The $2.6 million in funding receivable in the future from contracted government funding agreements has not yet been recognized in the financial statements. These funds are intended to be applied against future expenses incurred under various development programs. This funding is available subject to the satisfaction of certain conditions which includes LIL completing the body of work required in respect of the previous round of funding, LIL demonstrating the ability to incur future budgeted program expenditures, and continuing to meet all of its reporting requirements. Receipt is also conditional in certain cases upon having sufficient matching funds and there can be no assurance that this funding will be received.
As noted in the LEC Going Concern note above, in order to continue funding its operations, LEC will continue to explore a number of different options. There can be no assurance that LEC will be able to obtain further financing on favourable terms and in such event, LEC's working capital may not be sufficient to meet its stated business objectives (see also "Risks and Uncertainties").
The Company continues to manage and defer non-priority expenditures, while at the same leveraging all available funding sources to extend, as much as is possible, the overall availability of its resources.
Lignol's complete financial statements for the three months and fiscal year ended July 31, 2013 and the related Management's Discussion & Analysis of Financial Condition and Results of Operations are available at the Company's website, www.lignol.ca, or at www.sedar.com under the Company's profile. These financial statements were prepared in accordance with International Financial Reporting Standards.
About Lignol Energy Corporation ("LEC")
Lignol Energy Corporation is an emerging producer of biofuels, biochemicals and renewable materials from waste biomass. LEC is actively involved in the management of its wholly owned subsidiary Lignol Innovations Ltd. and in the management of Territory Biofuels Limited, in which it has a controlling interest, but it has no significant influence over the activities of Australian Renewable Fuels Limited. The Company intends to invest in, or otherwise obtain, equity interests in energy related projects, which have synergies with the company and have the potential to generate near term cash flow. On September 5, 2013 LEC announced that it had agreed to provide funding of A$4.07 million to acquire a 40% stake in Neutral Fuels Parent Company ("Neutral Fuels") and a 51% interest in Neutral Fuels (Melbourne) Pty Ltd.
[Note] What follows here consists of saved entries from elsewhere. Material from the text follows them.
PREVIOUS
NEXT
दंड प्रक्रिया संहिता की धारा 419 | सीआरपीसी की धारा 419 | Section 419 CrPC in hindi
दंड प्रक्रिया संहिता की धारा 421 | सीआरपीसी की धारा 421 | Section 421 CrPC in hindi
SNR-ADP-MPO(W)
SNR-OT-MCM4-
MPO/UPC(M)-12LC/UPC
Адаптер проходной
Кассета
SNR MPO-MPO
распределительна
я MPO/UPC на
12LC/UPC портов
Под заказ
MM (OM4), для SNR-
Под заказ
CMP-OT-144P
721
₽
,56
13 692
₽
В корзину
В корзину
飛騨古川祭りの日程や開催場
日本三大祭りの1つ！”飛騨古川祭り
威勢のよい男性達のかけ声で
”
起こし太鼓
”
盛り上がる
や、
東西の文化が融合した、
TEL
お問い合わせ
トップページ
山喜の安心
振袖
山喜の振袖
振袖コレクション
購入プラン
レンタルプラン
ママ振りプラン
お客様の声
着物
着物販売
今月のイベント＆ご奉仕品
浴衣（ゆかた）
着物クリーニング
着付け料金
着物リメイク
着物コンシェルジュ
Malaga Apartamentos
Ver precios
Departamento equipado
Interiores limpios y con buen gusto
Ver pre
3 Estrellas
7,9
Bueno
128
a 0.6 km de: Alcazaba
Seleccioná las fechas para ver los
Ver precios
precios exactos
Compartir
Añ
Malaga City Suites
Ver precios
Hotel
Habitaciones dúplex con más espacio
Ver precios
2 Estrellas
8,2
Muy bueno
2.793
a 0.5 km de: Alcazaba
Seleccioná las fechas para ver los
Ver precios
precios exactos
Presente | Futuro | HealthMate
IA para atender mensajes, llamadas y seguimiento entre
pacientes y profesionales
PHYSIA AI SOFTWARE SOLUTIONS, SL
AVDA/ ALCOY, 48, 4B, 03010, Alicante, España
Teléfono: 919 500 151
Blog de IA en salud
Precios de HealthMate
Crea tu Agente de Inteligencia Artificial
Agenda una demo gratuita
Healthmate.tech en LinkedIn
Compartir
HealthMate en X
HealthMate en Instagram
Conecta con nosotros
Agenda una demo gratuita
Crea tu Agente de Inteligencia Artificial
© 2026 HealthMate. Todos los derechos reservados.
Funding is due in two tranches of approximately A$2 million each on or about October 15, 2013 and on January 15, 2014.
Lignol Innovations Ltd. ("LIL")
The Company's wholly owned subsidiary, LIL is a leading technology company in the advanced biofuels and renewable chemicals sector undertaking the development of biorefining technologies for the production of advanced biofuels, including fuel-grade ethanol, and other renewable chemicals from non-food cellulosic biomass feedstocks. LIL's modified solvent based pre-treatment technology facilitates the rapid, high-yield conversion of cellulose to ethanol and the production of value-added biochemical co-products, including high purity HP-LTM lignin. HP-LTM lignin represents a new class of high purity lignin extractives (and their subsequent derivatives) which can be engineered to meet the chemical properties and functional requirements of a range of industrial applications that until now has not been possible with traditional lignin by-products generated from other processes. LIL is executing on its development plan through strategic partnerships to further develop and integrate its core technologies on a commercial scale.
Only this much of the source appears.